The following example shows how to create a KMeansSageMakerEstimator from the SageMakerEstimator. In the new estimator, you explicitly specify the Docker registry path to your training and inference code images.

import com.amazonaws.services.sagemaker.sparksdk.IAMRole import com.amazonaws.services.sagemaker.sparksdk.SageMakerEstimator import com.amazonaws.services.sagemaker.sparksdk.transformation.serializers.ProtobufRequestRowSerializer import com.amazonaws.services.sagemaker.sparksdk.transformation.deserializers.KMeansProtobufResponseRowDeserializer val estimator = new SageMakerEstimator( trainingImage = "811284229777.dkr.ecr.us-east-1.amazonaws.com/kmeans:1", modelImage = "811284229777.dkr.ecr.us-east-1.amazonaws.com/kmeans:1", requestRowSerializer = new ProtobufRequestRowSerializer(), responseRowDeserializer = new KMeansProtobufResponseRowDeserializer(), hyperParameters = Map("k" -> "10", "feature_dim" -> "784"), sagemakerRole = IAMRole(roleArn), trainingInstanceType = "ml.p2.xlarge", trainingInstanceCount = 1, endpointInstanceType = "ml.c4.xlarge", endpointInitialInstanceCount = 1, trainingSparkDataFormat = "sagemaker")

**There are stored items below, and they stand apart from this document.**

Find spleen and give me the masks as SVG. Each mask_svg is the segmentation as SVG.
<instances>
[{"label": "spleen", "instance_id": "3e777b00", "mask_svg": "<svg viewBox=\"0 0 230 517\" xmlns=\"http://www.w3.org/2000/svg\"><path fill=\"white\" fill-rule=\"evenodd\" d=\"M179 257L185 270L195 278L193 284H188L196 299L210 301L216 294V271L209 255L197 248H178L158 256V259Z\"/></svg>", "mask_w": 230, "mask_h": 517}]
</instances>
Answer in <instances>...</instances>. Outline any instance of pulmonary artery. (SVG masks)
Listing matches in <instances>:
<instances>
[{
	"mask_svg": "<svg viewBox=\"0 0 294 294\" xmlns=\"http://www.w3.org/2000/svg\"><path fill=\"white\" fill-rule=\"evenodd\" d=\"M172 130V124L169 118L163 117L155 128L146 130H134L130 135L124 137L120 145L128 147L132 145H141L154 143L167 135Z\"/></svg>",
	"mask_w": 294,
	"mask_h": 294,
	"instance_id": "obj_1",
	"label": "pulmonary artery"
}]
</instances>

In the code, the parameters in the SageMakerEstimator constructor include:

  • trainingImage —Identifies the Docker registry path to the training image containing your custom code.

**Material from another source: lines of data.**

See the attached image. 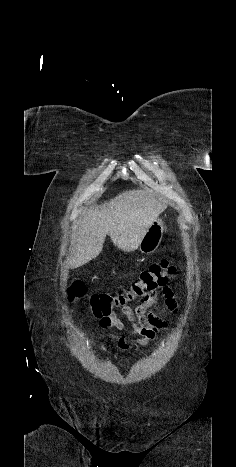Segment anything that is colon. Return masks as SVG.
Segmentation results:
<instances>
[{"mask_svg":"<svg viewBox=\"0 0 236 467\" xmlns=\"http://www.w3.org/2000/svg\"><path fill=\"white\" fill-rule=\"evenodd\" d=\"M174 273L175 266L172 260L164 258L143 270L138 279L132 281L127 289L118 293L105 292L92 295H87L83 282L76 280L68 287L67 300L69 302L80 300L91 309L95 316L105 317L130 302L141 300L151 293L163 289L168 283L169 277Z\"/></svg>","mask_w":236,"mask_h":467,"instance_id":"obj_1","label":"colon"}]
</instances>
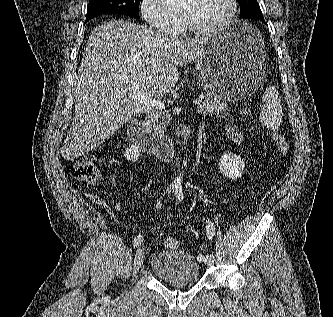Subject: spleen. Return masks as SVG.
<instances>
[{"instance_id": "obj_1", "label": "spleen", "mask_w": 333, "mask_h": 317, "mask_svg": "<svg viewBox=\"0 0 333 317\" xmlns=\"http://www.w3.org/2000/svg\"><path fill=\"white\" fill-rule=\"evenodd\" d=\"M263 101L265 109L260 114L259 120L268 129L276 131L281 124L283 113L281 99L275 86L266 88Z\"/></svg>"}]
</instances>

  • modelImage —Identifies the Docker registry path to the image containing inference code.

  • requestRowSerializer —Implements com.amazonaws.services.sagemaker.sparksdk.transformation.RequestRowSerializer.

    This parameter serializes rows in the input DataFrame to send them to the model hosted in SageMaker for inference.

  • responseRowDeserializer —Implements

    com.amazonaws.services.sagemaker.sparksdk.transformation.ResponseRowDeserializer.

    This parameter deserializes responses from the model, hosted in SageMaker, back into a DataFrame.

  • trainingSparkDataFormat —Specifies the data format that Spark uses when uploading training data from a DataFrame to S3. For example, "sagemaker" for protobuf format, "csv" for comma-separated values, and "libsvm" for LibSVM format.

You can implement your own RequestRowSerializer and ResponseRowDeserializer to serialize and deserialize rows from a data format that your inference code supports, such as .libsvm or ..csv.